Piercing the Sky Responsibly: Predicting NYC Skyscrapers’ Carbon Compliance

Hackathon Win

🏆 This project won the 2023 Columbia University Data Science Hackathon for its innovative approach to predicting carbon compliance in NYC skyscrapers, showcasing the potential of data science to impact real-world environmental policies.

Project Overview

This data science project analyzes the likelihood of New York City skyscrapers meeting 2030 carbon compliance under Local Law 97. This law, passed in 2019, mandates carbon emission reductions across various building types by 2030 to curb NYC's carbon footprint. Buildings in Manhattan, which produce the highest GHG emissions intensity, were the focus of this analysis.

Project Workflow Animation

Data Cleaning

Data Preparation: Handled missing data with KNN imputation and selected key variables, focusing on high-rise buildings’ GHG emissions.

EDA

Exploratory Data Analysis: Initial analysis revealed Manhattan as the borough with the highest GHG emissions intensity, warranting targeted attention.

Modeling

Modeling: Using regression models (KNN, OLS, Ridge, Lasso), we identified key emission factors, including floor area and building height, achieving 68% accuracy.

Prediction

Prediction: Logistic regression revealed that few buildings meet the 2030 goal, indicating a need for significant policy adjustments or penalties.

Data Preparation & Analysis

The project began with data cleaning, replacing missing values and selecting relevant variables through manual scraping. Manhattan, known for its high-rise density, was identified as the primary borough of interest due to its substantial GHG emissions.
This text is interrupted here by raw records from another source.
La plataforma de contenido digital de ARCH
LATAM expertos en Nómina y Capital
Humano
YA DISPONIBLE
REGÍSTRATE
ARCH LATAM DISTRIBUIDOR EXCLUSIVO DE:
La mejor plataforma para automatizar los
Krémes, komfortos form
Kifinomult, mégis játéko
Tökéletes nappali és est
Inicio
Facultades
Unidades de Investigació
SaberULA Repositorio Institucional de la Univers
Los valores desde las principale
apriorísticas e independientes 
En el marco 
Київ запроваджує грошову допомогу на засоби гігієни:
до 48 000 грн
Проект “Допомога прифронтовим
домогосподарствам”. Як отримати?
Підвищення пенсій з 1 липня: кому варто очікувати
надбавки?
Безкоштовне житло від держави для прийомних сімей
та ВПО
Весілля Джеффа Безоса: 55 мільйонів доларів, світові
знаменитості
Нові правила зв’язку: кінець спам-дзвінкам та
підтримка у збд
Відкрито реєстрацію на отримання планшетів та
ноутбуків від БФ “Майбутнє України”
Regression Models and Insights

We used multiple regression models (KNN, OLS, Ridge, and Lasso) to predict GHG emissions based on variables such as gross floor area, building height, and bedroom density. Our highest accuracy of 68% was achieved by scaling and tuning the Ridge model. Key findings indicated that multifamily housing and large commercial buildings significantly contribute to GHG emissions.

Predictive Modeling: Logistic Regression for Compliance

Logistic regression was utilized to classify buildings by their GHG emissions relative to national medians. This model included variables like floor area and energy use intensity, achieving 62% accuracy. Findings revealed only a small percentage of current skyscrapers would meet 2030 compliance, emphasizing the urgency for increased carbon regulation and potential penalties.
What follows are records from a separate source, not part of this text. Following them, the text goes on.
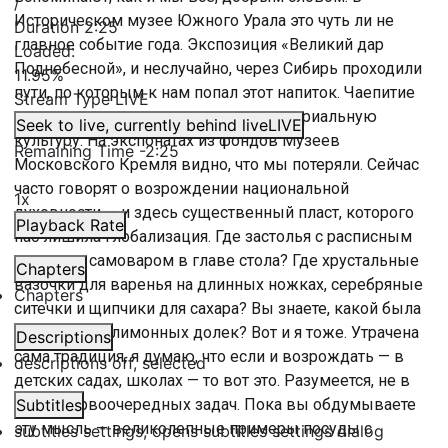
/
Историческом музее Южного Урала это чуть ли не
Duration
2:25
главное событие года. Экспозиция «Великий дар
Loaded
:
Поднебесной», и неслучайно, через Сибирь проходили
11.95%
пути, по которым к нам попал этот напиток. Чаепитие
Stream Type
LIVE
вызвало к жизни великолепную материальную
Seek to live, currently behind live
LIVE
культуру. На экспонатах из фондов Музеев
Remaining Time
-
2:25
Московского Кремля видно, что мы потеряли. Сейчас
часто говорят о возрождении национальной
1x
духовности — и здесь существенный пласт, которого
Playback Rate
нас лишила глобализация. Где застолья с расписным
тульским самоваром в главе стола? Где хрустальные
Chapters
вазочки для варенья на длинных ножках, серебряные
Chapters
ситечки и щипчики для сахара? Вы знаете, какой была
вилочка для лимонных долек? Вот и я тоже. Утрачена
Descriptions
сама традиция, я думаю, что если и возрождать — в
descriptions off
, selected
детских садах, школах — то вот это. Разумеется, не в
числе первоочередных задач. Пока вы обдумываете
Subtitles
эту мысль — великолепные примеры посуды с
subtitles settings
, opens subtitles settings dialog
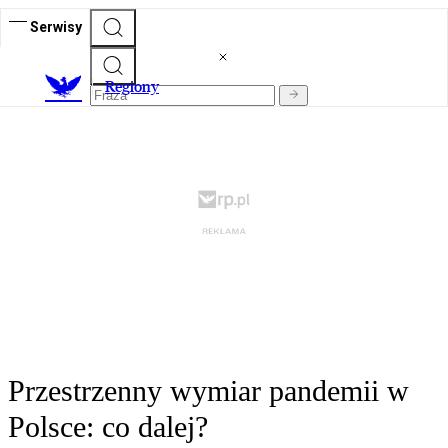
Serwisy
R
egiony
Przestrzenny wymiar pandemii w
Polsce: co dalej?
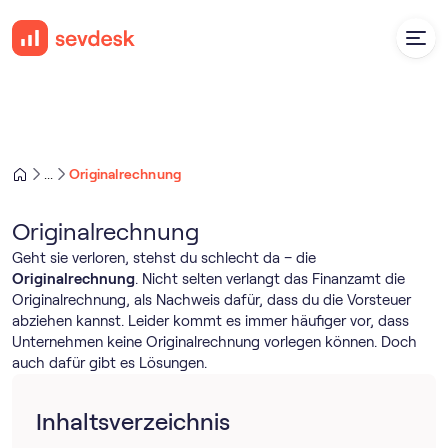
Originalrechnung
...
Originalrechnung
Geht sie verloren, stehst du schlecht da – die
Originalrechnung
. Nicht selten verlangt das Finanzamt die
Originalrechnung, als Nachweis dafür, dass du die Vorsteuer
abziehen kannst. Leider kommt es immer häufiger vor, dass
Unternehmen keine Originalrechnung vorlegen können. Doch
auch dafür gibt es Lösungen.
Inhaltsverzeichnis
Conclusion and Future Implications

Our analysis underscores the challenge of achieving carbon compliance for NYC skyscrapers by 2030. Current energy standards may not suffice to meet these goals without drastic interventions, including penalties or incentives. Future work could incorporate additional factors like energy source type and advanced simulation techniques to refine predictions.